_WORK REQUIRED_. Your reply should hold only the lines from the records below where "Storage" occurs.

Document structure recognition data

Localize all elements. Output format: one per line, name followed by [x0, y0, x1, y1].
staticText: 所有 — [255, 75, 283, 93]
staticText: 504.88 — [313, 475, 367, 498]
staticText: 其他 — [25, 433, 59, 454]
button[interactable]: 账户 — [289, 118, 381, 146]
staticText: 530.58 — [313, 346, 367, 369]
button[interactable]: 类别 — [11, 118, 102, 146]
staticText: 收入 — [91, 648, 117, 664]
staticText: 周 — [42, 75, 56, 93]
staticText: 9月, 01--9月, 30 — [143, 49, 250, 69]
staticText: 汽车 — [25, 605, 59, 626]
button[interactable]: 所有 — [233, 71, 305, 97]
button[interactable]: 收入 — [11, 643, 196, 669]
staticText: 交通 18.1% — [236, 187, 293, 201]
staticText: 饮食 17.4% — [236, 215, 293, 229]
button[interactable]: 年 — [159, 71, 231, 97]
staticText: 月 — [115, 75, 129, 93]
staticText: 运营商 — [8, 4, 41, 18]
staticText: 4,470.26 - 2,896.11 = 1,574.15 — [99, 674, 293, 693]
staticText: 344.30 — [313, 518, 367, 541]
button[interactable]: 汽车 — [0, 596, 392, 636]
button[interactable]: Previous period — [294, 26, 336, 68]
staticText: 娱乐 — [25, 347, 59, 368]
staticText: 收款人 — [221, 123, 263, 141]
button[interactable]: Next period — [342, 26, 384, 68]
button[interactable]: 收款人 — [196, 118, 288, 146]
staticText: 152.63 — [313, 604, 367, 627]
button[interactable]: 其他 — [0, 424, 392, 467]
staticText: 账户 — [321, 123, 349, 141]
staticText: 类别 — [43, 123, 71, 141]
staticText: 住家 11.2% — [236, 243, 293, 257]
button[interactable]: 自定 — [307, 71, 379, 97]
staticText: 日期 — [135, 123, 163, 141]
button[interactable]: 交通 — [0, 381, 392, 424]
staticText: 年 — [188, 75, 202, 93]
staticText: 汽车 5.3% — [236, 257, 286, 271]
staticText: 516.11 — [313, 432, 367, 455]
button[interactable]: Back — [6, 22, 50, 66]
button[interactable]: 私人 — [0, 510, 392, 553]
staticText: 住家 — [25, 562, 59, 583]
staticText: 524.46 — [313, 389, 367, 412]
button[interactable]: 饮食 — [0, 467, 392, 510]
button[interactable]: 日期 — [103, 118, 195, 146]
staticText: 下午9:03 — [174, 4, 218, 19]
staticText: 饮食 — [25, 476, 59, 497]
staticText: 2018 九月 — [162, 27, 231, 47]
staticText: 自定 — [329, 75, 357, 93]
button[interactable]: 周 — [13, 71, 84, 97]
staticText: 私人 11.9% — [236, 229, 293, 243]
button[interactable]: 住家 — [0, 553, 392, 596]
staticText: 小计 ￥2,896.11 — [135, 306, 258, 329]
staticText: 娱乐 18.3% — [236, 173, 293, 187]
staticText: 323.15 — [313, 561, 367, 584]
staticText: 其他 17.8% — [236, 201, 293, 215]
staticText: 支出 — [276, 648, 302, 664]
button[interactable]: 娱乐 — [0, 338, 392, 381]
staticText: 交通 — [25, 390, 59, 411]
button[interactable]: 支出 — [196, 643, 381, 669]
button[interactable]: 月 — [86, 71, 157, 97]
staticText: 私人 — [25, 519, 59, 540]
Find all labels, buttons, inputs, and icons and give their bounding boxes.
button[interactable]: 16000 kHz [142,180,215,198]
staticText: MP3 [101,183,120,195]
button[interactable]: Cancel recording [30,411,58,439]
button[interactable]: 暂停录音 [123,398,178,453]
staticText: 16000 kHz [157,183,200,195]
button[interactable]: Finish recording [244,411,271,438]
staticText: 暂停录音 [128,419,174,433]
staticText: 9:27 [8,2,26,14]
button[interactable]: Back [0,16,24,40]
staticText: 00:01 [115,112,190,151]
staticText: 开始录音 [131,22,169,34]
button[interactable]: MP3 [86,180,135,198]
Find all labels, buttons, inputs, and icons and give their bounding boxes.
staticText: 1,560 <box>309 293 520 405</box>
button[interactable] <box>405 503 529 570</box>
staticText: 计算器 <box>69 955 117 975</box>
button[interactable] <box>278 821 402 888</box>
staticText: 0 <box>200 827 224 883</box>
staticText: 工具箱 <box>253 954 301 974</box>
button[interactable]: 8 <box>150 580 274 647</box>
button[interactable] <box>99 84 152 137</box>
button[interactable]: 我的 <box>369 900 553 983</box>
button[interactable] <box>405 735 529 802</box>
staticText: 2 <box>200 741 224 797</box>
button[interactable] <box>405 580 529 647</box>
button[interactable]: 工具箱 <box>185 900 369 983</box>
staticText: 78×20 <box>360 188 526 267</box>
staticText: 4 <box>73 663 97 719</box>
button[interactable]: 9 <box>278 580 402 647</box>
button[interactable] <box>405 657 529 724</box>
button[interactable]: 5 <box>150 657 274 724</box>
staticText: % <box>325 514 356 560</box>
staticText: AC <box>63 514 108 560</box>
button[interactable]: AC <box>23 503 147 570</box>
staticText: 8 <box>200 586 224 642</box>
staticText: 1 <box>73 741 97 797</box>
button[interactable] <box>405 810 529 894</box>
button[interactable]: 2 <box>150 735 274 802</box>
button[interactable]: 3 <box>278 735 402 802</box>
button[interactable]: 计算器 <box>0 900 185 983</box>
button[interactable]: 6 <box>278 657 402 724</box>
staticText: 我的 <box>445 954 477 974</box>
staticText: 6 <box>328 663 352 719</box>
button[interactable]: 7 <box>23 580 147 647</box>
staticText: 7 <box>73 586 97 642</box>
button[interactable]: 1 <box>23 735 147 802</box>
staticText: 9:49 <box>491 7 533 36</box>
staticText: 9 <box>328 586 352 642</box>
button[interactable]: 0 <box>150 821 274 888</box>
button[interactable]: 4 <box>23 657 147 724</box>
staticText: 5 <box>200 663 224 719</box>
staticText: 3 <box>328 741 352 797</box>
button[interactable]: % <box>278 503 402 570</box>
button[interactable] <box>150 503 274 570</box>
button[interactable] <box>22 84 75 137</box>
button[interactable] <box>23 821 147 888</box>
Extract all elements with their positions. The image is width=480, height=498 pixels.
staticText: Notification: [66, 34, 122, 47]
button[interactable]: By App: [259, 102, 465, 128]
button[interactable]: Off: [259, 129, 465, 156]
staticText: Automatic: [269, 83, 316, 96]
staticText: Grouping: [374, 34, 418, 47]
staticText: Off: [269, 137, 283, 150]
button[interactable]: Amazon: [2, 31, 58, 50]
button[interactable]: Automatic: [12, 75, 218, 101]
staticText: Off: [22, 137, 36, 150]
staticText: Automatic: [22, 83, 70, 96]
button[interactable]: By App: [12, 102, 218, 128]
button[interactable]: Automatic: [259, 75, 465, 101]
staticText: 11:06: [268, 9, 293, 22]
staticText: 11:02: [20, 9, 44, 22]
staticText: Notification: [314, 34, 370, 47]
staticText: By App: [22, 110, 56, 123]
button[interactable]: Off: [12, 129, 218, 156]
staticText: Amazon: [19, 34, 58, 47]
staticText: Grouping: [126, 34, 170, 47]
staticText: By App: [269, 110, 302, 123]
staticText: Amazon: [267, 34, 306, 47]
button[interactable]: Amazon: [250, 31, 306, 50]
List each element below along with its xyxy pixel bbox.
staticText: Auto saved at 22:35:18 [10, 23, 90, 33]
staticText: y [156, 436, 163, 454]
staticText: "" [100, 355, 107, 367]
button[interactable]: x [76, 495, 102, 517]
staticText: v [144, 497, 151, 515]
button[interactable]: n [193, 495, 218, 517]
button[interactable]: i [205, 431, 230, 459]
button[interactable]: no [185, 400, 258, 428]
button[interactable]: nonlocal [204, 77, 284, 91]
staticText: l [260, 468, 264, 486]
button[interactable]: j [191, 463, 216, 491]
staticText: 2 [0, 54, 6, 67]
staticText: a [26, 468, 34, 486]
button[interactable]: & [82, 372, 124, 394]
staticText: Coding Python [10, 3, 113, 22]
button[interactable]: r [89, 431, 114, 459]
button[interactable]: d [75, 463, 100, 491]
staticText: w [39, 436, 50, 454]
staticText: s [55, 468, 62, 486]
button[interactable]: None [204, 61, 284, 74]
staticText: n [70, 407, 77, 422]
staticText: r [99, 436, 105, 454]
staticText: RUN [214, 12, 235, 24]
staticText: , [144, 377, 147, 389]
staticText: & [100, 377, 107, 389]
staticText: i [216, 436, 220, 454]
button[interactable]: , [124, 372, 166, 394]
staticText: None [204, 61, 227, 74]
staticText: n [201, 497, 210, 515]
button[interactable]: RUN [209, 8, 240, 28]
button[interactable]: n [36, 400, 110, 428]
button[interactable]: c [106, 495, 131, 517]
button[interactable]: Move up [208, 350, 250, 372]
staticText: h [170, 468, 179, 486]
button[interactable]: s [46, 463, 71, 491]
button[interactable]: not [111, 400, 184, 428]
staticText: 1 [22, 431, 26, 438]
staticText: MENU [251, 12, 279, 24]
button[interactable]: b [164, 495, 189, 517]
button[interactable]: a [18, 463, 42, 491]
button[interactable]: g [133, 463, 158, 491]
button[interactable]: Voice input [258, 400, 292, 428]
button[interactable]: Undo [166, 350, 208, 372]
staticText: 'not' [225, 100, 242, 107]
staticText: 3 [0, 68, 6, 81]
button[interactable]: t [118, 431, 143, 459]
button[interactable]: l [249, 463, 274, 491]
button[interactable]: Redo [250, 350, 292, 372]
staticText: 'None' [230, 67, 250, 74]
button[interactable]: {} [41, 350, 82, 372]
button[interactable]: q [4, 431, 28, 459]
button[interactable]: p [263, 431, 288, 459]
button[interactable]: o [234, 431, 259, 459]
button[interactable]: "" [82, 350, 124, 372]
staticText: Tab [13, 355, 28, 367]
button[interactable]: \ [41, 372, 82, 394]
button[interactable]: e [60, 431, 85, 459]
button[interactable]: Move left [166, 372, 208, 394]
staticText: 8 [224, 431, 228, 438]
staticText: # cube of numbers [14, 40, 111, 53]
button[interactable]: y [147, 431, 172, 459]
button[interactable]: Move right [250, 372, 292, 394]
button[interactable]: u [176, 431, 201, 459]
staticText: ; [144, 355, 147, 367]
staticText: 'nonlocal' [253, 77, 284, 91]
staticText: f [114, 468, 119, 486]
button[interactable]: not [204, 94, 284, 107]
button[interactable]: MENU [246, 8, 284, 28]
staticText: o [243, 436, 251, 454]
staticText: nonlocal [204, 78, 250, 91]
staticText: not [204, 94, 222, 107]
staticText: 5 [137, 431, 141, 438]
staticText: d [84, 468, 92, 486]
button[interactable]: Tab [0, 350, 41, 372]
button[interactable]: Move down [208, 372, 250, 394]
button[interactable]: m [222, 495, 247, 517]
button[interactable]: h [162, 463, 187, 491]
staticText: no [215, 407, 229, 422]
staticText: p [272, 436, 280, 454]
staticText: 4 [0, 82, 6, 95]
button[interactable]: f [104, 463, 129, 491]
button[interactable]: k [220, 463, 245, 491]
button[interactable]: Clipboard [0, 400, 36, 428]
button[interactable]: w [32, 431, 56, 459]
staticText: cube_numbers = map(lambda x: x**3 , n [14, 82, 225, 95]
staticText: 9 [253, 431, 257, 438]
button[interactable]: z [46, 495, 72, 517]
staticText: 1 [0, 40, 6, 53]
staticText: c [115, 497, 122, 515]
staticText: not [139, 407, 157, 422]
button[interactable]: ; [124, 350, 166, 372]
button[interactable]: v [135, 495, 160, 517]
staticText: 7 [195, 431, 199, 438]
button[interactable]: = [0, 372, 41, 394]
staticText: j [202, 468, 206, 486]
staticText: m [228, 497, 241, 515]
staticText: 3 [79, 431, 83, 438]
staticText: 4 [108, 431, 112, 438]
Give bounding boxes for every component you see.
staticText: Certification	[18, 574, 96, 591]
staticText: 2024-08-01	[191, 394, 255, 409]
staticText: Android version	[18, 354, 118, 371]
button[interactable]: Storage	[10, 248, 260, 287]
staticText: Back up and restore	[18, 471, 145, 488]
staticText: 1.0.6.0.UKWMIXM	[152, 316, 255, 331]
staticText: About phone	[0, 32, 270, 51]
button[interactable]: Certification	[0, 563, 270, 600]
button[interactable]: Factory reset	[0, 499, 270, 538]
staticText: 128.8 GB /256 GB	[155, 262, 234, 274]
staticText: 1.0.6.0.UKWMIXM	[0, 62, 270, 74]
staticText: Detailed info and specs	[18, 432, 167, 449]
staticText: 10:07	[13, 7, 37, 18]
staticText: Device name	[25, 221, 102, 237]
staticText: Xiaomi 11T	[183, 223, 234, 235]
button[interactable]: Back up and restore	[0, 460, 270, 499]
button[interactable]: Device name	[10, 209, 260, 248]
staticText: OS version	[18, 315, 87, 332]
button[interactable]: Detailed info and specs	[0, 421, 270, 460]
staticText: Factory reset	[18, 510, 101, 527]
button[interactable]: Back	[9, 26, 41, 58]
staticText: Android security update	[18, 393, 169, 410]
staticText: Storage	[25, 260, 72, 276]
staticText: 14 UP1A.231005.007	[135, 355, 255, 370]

_OUTPUT BELOW_.
button[interactable]: Storage	[10, 248, 260, 287]
staticText: Storage	[25, 260, 72, 276]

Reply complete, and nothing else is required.